### [What needs to be done]
Each line of the records below that contains "turnuva" needs to be copied.

### [Data for this task]
-=-=-
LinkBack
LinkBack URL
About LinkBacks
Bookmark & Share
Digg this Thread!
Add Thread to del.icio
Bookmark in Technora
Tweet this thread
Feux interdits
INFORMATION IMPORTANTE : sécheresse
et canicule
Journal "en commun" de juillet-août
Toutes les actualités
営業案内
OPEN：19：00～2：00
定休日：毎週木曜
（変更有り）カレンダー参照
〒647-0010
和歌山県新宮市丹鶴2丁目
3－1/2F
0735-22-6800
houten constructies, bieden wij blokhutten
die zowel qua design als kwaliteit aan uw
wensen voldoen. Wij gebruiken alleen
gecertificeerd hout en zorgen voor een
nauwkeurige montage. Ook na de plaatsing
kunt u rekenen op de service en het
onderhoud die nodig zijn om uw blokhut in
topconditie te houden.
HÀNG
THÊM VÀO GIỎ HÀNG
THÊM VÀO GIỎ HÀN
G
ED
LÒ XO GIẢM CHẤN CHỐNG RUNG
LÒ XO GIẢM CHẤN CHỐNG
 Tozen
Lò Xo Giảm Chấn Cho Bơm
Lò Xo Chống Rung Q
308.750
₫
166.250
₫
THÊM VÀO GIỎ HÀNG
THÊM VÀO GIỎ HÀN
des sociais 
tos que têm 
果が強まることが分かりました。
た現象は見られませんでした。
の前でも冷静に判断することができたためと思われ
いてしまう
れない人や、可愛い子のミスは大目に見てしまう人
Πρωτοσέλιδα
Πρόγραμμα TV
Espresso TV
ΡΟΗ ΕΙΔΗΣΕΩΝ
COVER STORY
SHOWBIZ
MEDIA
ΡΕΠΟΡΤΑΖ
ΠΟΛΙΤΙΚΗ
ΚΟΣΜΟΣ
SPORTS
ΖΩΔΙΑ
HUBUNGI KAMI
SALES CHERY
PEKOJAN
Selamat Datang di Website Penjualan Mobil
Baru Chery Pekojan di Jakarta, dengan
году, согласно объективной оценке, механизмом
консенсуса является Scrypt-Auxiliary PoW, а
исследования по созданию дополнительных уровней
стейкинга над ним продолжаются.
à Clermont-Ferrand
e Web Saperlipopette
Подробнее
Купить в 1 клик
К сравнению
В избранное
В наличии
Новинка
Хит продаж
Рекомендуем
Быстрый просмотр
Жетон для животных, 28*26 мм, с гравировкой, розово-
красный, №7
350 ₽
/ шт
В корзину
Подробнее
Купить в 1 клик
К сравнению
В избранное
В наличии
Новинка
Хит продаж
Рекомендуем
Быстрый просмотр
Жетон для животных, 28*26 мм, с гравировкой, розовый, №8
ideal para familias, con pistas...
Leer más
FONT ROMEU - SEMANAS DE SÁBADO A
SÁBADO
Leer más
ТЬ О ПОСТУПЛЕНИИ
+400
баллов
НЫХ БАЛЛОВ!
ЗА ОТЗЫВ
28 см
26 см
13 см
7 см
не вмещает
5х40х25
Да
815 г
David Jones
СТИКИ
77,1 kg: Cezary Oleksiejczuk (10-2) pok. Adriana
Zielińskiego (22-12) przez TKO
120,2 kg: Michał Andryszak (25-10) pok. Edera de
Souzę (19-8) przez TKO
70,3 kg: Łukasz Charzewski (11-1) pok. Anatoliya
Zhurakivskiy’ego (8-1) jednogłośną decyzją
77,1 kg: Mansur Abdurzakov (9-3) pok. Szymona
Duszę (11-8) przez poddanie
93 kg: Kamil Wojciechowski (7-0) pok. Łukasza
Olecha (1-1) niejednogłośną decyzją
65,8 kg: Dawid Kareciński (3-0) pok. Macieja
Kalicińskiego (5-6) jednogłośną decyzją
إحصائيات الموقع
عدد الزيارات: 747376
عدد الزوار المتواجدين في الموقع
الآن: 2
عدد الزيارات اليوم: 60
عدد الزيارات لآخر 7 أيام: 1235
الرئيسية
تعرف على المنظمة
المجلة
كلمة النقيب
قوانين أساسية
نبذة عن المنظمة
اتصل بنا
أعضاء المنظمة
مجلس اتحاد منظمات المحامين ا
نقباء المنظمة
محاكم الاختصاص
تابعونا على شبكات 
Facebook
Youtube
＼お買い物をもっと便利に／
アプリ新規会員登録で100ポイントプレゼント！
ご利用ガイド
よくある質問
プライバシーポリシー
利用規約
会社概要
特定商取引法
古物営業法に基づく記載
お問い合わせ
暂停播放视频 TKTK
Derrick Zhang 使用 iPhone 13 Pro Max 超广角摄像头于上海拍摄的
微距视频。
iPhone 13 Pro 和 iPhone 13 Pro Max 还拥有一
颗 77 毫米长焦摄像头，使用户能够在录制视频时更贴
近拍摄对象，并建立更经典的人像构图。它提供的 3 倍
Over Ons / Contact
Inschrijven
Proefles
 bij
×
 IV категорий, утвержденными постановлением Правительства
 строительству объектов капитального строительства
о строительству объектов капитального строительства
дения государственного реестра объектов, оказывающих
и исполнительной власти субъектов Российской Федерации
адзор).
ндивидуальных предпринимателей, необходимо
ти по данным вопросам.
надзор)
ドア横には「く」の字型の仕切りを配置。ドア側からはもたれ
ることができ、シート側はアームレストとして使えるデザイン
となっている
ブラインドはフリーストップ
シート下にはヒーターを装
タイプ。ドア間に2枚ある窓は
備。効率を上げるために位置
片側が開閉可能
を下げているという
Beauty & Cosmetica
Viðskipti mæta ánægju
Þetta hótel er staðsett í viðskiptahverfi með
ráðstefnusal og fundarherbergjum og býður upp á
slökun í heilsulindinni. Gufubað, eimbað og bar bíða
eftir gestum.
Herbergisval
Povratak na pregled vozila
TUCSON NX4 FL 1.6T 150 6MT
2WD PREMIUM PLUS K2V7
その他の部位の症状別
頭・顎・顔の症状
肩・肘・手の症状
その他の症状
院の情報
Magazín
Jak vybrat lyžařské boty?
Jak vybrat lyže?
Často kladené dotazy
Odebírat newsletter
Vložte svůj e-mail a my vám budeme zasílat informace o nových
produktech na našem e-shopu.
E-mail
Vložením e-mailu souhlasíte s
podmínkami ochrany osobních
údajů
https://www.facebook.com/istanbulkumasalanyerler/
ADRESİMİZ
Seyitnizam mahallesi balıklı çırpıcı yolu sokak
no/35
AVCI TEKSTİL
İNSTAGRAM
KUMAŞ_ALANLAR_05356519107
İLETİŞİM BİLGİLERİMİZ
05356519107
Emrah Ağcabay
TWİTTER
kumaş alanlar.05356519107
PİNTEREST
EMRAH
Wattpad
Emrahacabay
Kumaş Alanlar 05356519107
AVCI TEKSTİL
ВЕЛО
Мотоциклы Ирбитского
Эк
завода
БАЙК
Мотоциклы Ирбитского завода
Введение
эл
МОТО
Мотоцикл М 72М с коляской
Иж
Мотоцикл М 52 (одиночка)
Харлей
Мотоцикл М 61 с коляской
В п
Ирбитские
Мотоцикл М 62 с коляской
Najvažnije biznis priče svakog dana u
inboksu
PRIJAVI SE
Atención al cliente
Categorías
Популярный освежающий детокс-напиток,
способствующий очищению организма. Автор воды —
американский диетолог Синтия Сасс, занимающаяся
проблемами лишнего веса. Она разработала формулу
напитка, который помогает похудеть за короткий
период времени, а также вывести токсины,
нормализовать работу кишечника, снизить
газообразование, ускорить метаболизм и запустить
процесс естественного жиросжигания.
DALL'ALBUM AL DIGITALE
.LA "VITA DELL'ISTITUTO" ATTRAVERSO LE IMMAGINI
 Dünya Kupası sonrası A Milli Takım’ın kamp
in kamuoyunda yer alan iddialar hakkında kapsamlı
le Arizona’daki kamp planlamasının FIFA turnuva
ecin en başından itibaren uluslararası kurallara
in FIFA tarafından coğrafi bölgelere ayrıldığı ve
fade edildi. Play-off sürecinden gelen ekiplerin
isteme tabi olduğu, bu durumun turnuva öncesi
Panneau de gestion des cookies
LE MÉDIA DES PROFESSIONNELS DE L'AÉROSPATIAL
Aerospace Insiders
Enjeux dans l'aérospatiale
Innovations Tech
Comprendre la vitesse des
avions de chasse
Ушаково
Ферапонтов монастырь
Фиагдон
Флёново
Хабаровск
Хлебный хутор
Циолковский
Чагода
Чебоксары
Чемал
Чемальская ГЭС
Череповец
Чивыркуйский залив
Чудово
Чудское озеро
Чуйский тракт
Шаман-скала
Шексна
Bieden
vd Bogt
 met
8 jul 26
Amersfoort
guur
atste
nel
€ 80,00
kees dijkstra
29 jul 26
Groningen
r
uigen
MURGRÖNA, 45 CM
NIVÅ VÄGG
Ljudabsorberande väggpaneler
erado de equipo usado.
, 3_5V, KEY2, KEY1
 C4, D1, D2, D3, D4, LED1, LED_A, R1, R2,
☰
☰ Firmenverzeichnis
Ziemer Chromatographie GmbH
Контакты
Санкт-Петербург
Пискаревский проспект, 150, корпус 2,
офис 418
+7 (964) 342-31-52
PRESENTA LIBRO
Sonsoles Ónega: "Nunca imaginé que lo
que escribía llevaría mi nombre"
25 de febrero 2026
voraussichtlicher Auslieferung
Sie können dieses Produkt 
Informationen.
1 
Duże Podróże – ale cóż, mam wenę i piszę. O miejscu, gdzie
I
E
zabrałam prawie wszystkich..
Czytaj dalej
-=-=-
### [Task response]
le Arizona’daki kamp planlamasının FIFA turnuva
isteme tabi olduğu, bu durumun turnuva öncesi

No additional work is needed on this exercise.